Record Hurricane Season Goes Out with a Bang
The busiest hurricane season on record brought the most intense Atlantic storm ever recorded and ran several days beyond its official Nov. 30 end, while scientists provided the first solid evidence that global warming might be fueling more powerful storms. These were all big stories in and of themselves, yet none will stick with us like the memory of Katrina, the most destructive storm ever to strike the United States and a long-predicted nightmare for resident of New Orleans. Nature's wrath forced scientists and officials to assess preparedness for other dramatic natural threats the country could face.
The formation of tropical storm Epsilon far out in the Atlantic Tuesday is a fitting bookend to the busiest hurricane season ever recorded.
This season, which began June 1, started out as the busiest on record, with 4 named storms by July 5.
It soon got worse.
Hurricanes Katrina and Rita were the most devastating highlights. Katrina has been called the most destructive U.S. storm ever.
Epsilon, No. 26 for those keeping track, is destined to head northeast and die over open water. But it is a rare storm, forming in the final moments of the season, which officially ends Nov. 30. The rarity only adds to what was by all accounts an unusual year.
The season included 26 named storms, the most ever. Of those, 13 became hurricanes; again, the most ever. Seven major hurricanes formed, being Category 3 or stronger. Four of those major hurricanes made landfall in the United States -- another record.
And finally, 2005 saw an unprecedented three storms reach Category 5 status.
More to come
And now the bad news: This year was part of a natural active cycle that began in 1995 and is expected to continue. Even worse, storm intensity may be increasing due to global warming, some scientists believe. And warmer seas may also be fueling more of the major hurricanes.
"Arguably, it was the most devastating hurricane season the country has experienced in modern times,” said Conrad C. Lautenbacher, Jr., the administrator of NOAA, the parent organization to the National Weather Service and the National Hurricane Center. “I’d like to foretell that next year will be calmer, but I can’t. Historical trends say the atmosphere patterns and water temperatures are likely to force another active season upon us.”
Long term conditions such as warmer-than-average sea-surface temperatures and low wind shear in the upper atmosphere are among the factors expected to fuel activity in coming years, forecasters say.
"Evidence of this active cycle was demonstrated this year as the Atlantic Basin produced the equivalent of more than two entire hurricane seasons over the course of one," David L. Johnson, director of the National Weather Service. "Because we are in an active hurricane era, it's important to recognize that with a greater number of hurricanes comes increasing odds of one striking land."
So busy ...
This year was so busy the Hurricane Center ran out of names and had to switch to the Greek alphabet for the first time.
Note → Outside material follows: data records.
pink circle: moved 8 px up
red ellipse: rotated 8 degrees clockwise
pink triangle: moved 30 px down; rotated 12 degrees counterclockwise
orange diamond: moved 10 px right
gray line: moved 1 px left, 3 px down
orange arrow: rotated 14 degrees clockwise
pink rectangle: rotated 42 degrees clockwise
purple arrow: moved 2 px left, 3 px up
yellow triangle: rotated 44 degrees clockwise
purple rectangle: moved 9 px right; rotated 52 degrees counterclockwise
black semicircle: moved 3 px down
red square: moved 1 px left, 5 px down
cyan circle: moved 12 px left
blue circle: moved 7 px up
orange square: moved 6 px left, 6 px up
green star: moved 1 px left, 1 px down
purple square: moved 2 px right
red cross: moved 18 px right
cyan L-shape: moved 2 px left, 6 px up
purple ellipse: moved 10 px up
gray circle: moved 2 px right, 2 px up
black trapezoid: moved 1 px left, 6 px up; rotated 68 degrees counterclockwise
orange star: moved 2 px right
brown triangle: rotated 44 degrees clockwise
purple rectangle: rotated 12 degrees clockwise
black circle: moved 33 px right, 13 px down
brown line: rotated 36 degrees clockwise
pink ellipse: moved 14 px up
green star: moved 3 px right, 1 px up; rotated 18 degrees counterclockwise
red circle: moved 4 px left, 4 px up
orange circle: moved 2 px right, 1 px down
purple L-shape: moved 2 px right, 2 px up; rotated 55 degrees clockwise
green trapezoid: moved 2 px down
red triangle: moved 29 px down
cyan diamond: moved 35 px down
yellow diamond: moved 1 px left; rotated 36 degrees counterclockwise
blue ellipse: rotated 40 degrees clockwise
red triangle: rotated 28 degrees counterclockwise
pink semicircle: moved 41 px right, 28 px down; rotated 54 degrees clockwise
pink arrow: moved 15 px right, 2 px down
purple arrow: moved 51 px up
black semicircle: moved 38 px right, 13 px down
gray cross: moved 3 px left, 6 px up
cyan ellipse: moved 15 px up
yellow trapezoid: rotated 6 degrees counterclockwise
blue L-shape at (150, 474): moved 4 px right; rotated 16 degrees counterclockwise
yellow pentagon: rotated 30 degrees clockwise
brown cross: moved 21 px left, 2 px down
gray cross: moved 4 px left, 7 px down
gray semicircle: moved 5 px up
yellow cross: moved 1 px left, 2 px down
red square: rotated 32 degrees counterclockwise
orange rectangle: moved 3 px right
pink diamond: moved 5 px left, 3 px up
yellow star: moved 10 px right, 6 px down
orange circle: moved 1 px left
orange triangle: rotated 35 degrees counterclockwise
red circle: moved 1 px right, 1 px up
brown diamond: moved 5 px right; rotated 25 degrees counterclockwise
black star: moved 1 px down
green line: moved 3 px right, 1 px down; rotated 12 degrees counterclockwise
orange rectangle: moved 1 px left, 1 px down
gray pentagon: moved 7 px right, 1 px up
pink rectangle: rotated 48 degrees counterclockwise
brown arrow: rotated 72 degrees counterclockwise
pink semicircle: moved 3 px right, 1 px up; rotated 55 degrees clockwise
A handful of letters are not used in the regular list of 21 names.
Hurricane Wilma, which exhausted the standard list of 21 names, set its own record. It was briefly the strongest hurricane ever recorded.
Tropical Storm Alpha and Hurricane Beta hit the Dominican Republic and Nicaragua, respectively. Tropical Storm Gamma brought deadly flooding to parts of Central America. Tropical Storm Delta largely stayed over open water then moved across the Canary Islands off the northwest coast of Africa.